U.S. Rep. Sean Casten, D-Ill., said he plans to introduce a bill to strengthen bank secrecy act requirements for cryptocurrency following reports that Hamas raised millions of dollars through crypto ahead of attacks in Israel earlier this month.
That legislation will be similar to a bill Sen. Elizabeth Warren, D-Mass., introduced, Casten told the House Financial Services Committee's panel on illicit finance and national security on Wednesday during a hearing.
"We will be introducing a bill that Senator Warren has already introduced on the Senate side to do that over here," Casten said. Casten did not specify which bill, but Sen.

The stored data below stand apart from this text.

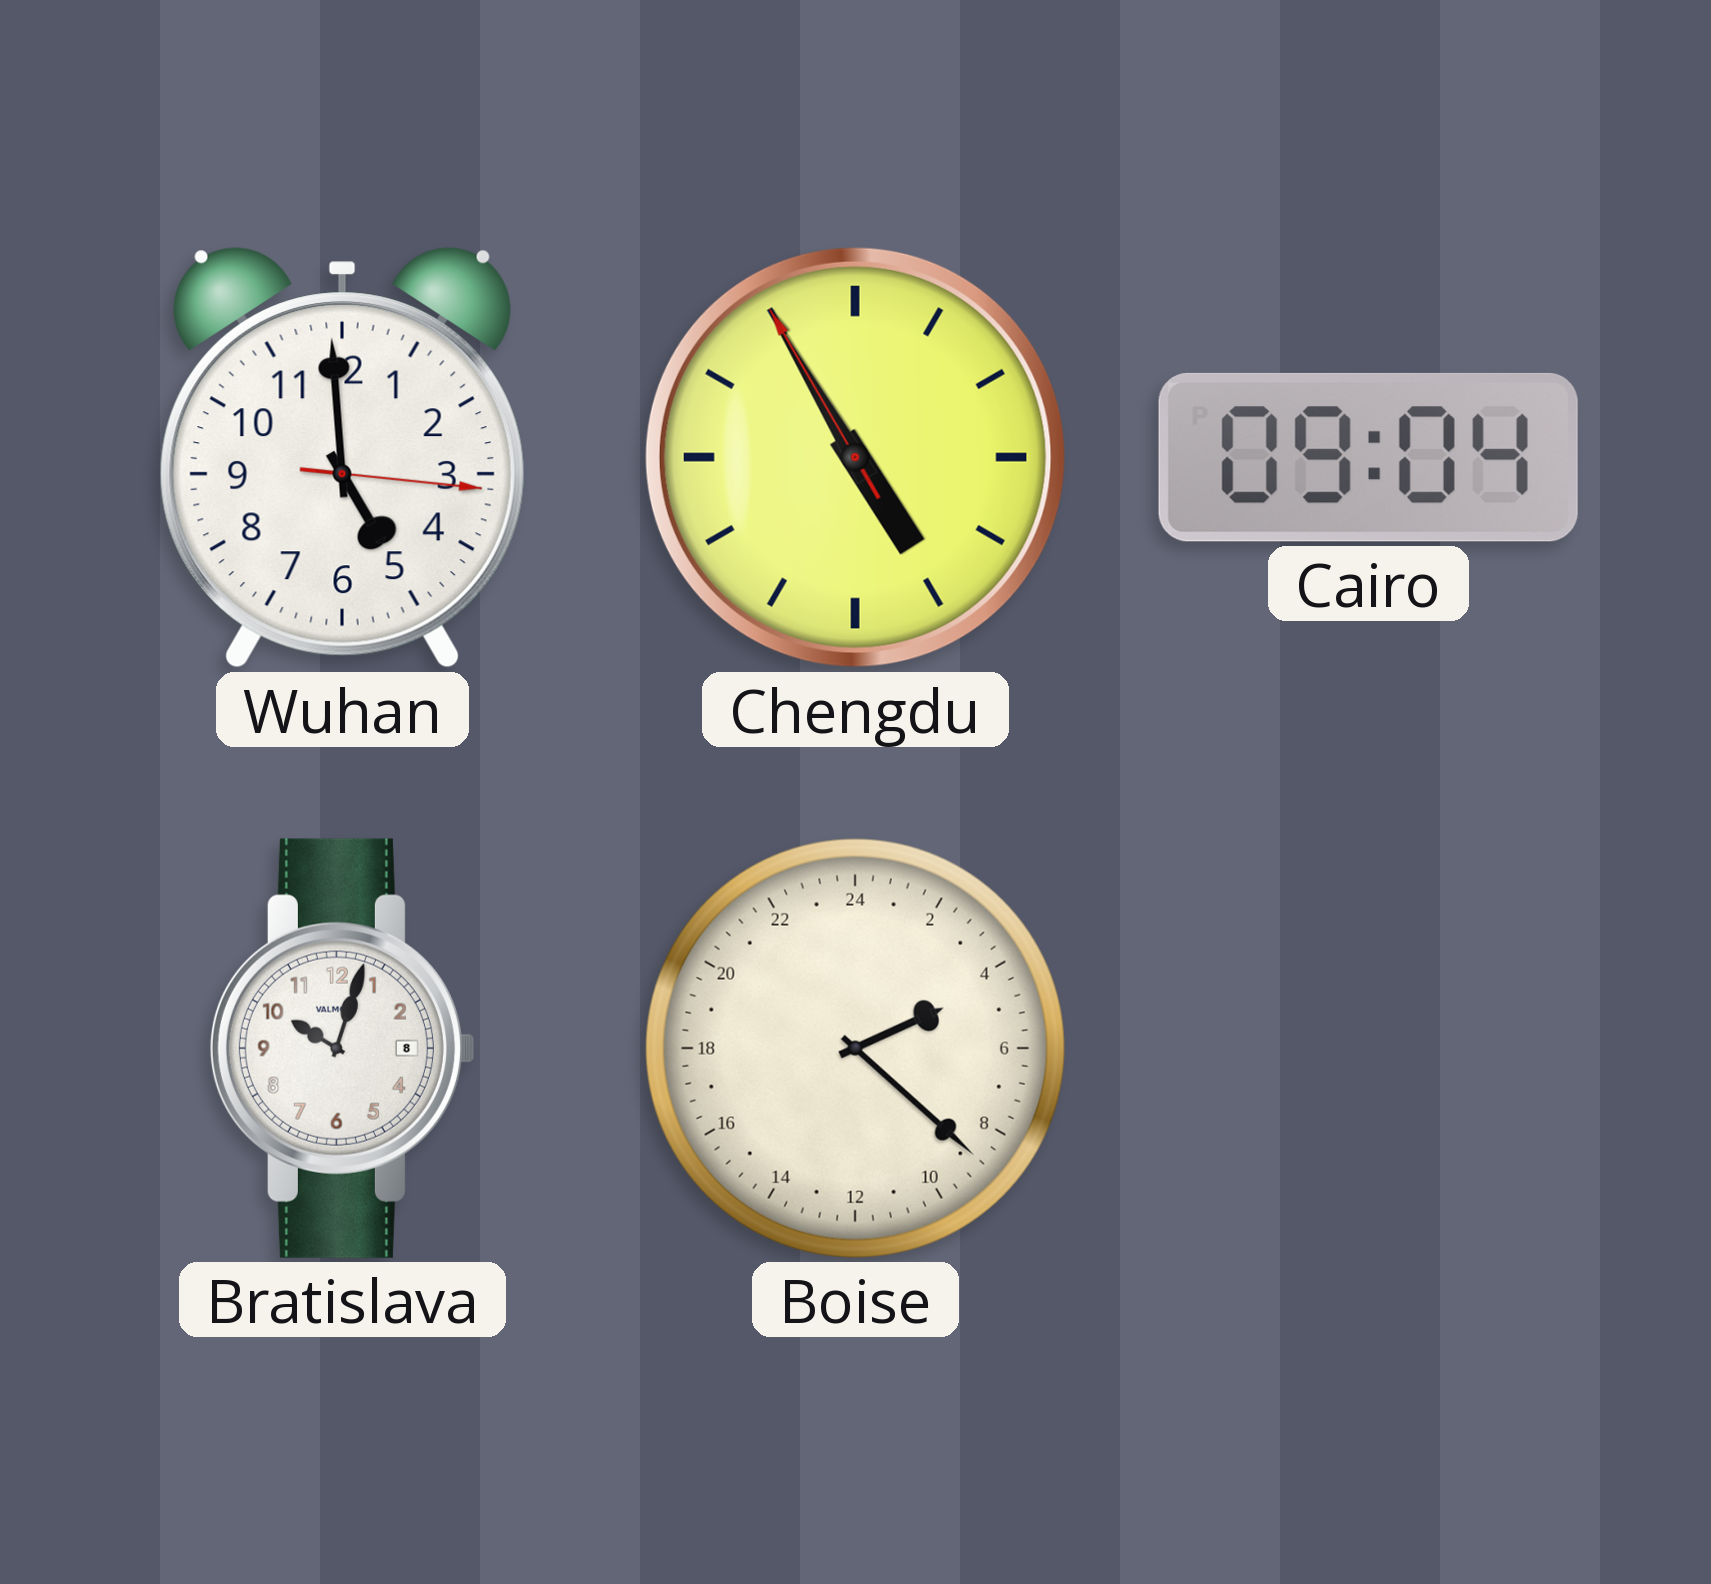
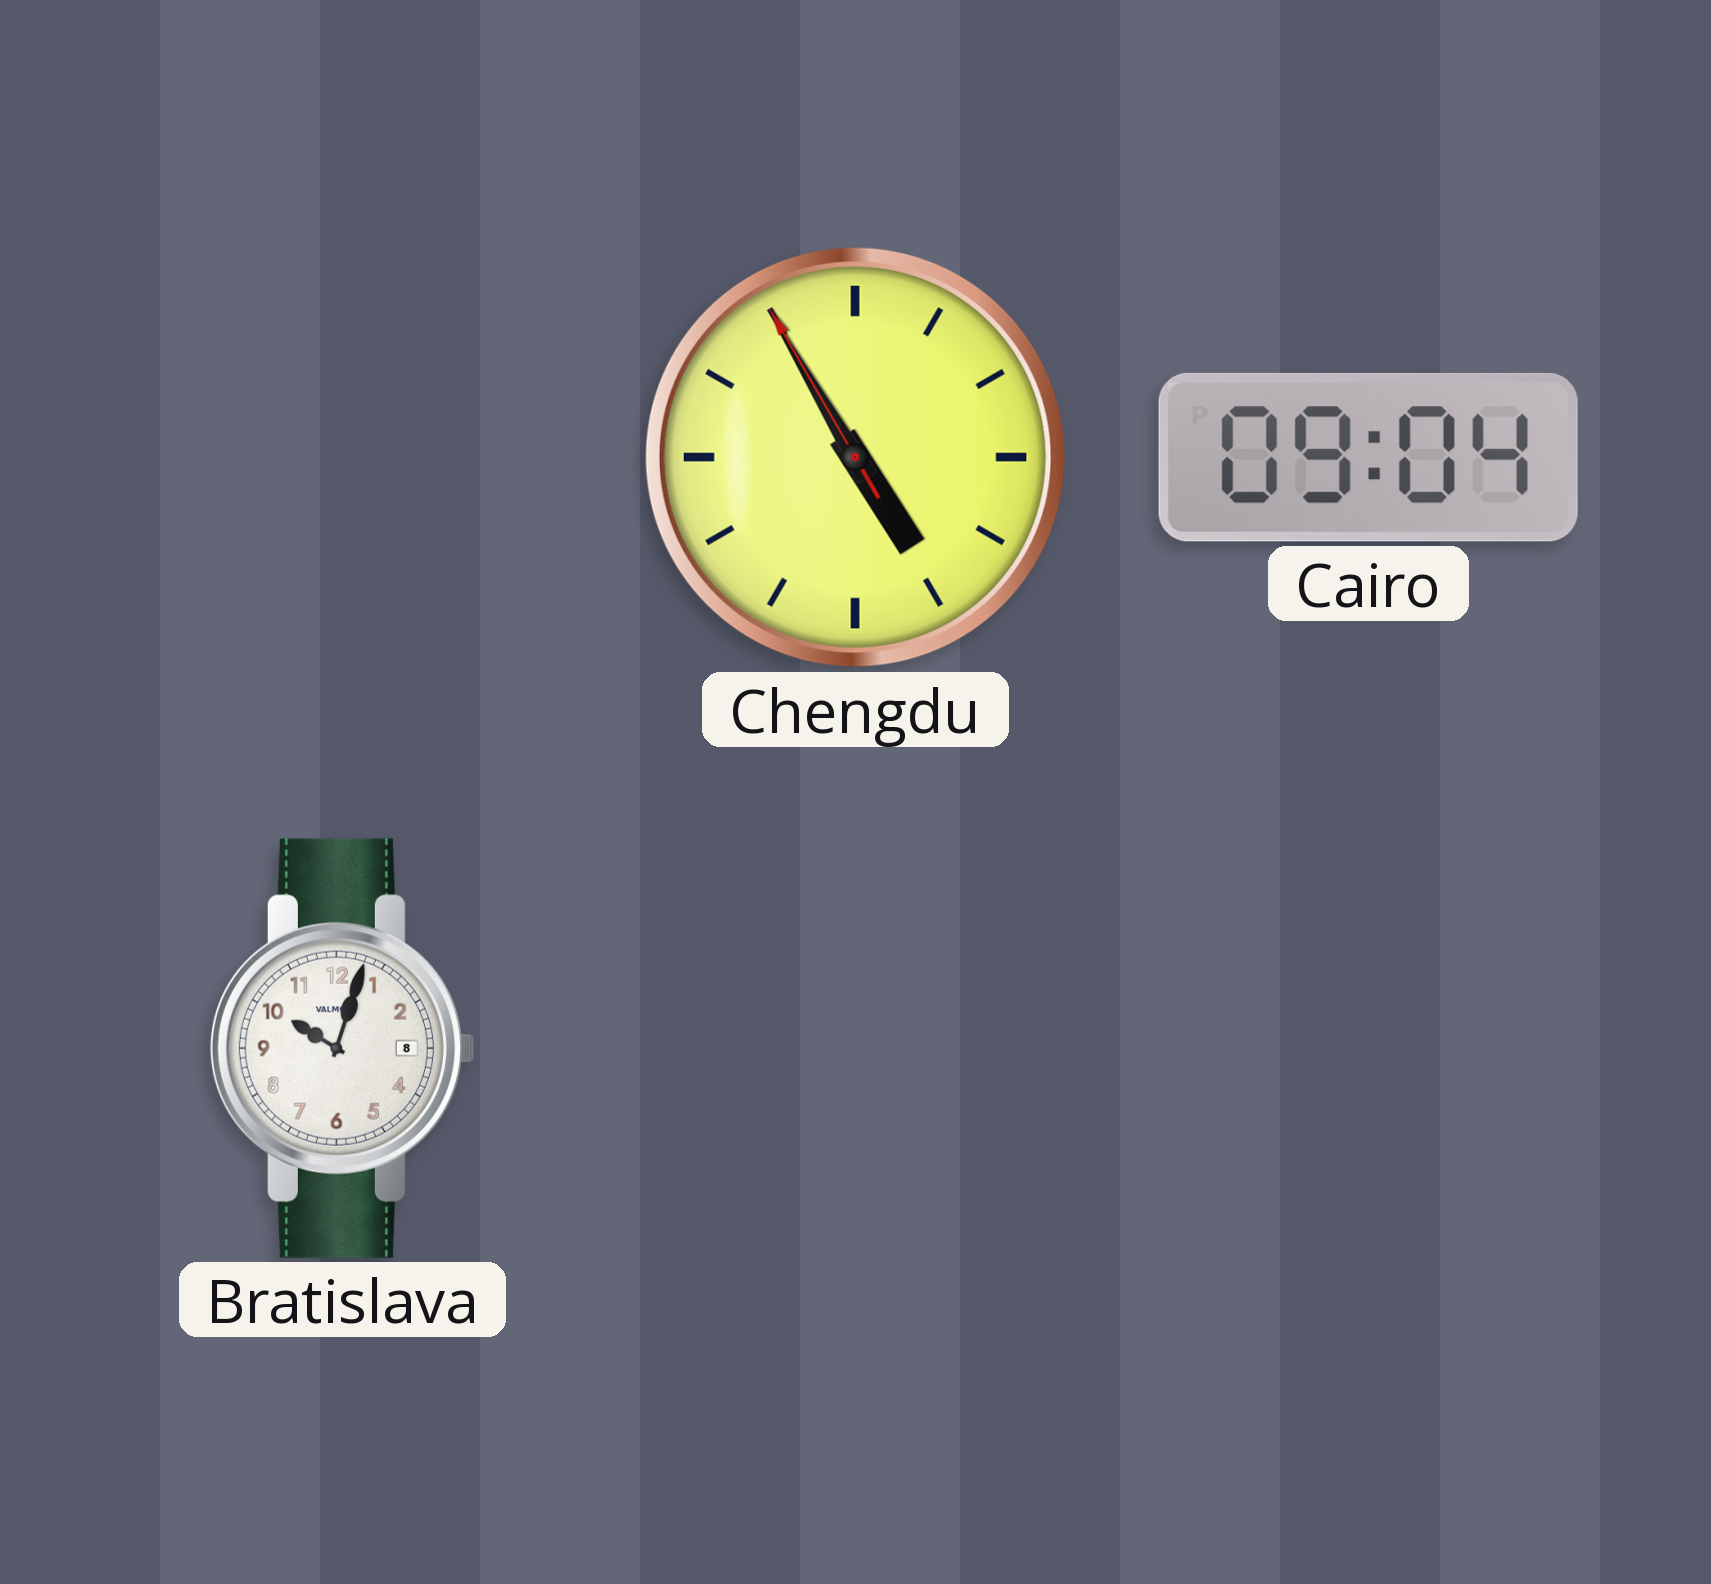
Wuhan: 4:59 -> none
Boise: 4:22 -> none
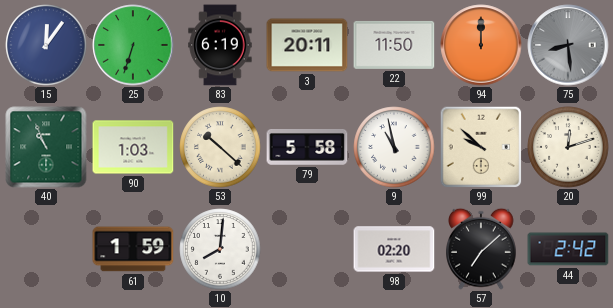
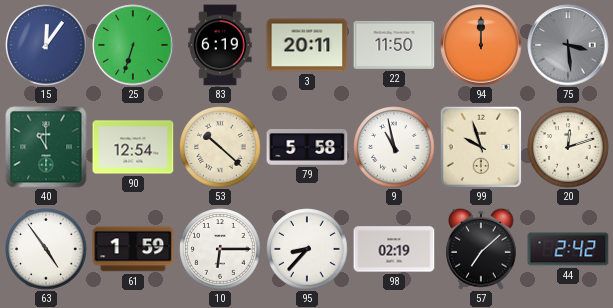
75: 8:29 -> 3:29
40: 10:56 -> 11:00
90: 1:03 -> 12:54
99: 9:52 -> 9:57
63: none -> 4:54
10: 8:01 -> 6:15
95: none -> 8:37
98: 02:20 -> 02:19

Warren reintroduced a bill in July that would crack down on the use of crypto for money laundering and sanctions evasion as well as extend Bank Secrecy Act requirements to digital asset wallet providers, miners, among other participants.
The use of crypto by terrorist organizations has been spotlighted after a Wall Street Journal report found that Hamas, along with other militant groups, raised millions worth of crypto ahead of attacks in Israel. WSJ cited crypto researcher Elliptic, which on Wednesday said that figures recently used to portray the scale of crypto fundraising by Hamas were being misrepresented.
"We have spoken to representatives of the lead signatory, Senator Warren, as well as the authors of the Wall Street Journal article, to clarify this," Elliptic said.
Since the recent attacks in Israel on Oct. 7, the firm said only $21,000 in fresh crypto donations have arrived, with much of it already frozen.
"The unique traceability of these assets have meant that the amounts raised remain tiny compared to other funding sources," Elliptic said. "No public crypto fundraising campaign by a terrorist group has received significant levels of donations, relative to other funding sources."
Other lawmakers raise crypto concerns
Former House Financial Services Committee Chair Maxine Waters, D-Calif., also asked witnesses on Wednesday about cryptocurrency's connection to Iran and Hamas.
"What we see is Hamas utilizing cryptocurrency to fundraise. That does happen," said Adam Zarazinski, CEO of Inca Digital, a data analytics intelligence firm focused on crypto.
"While cryptocurrency can be employed in activities that challenge our security and values, it also holds the potential to democratize finance, spur economic growth, and foster financial inclusion globally," he added.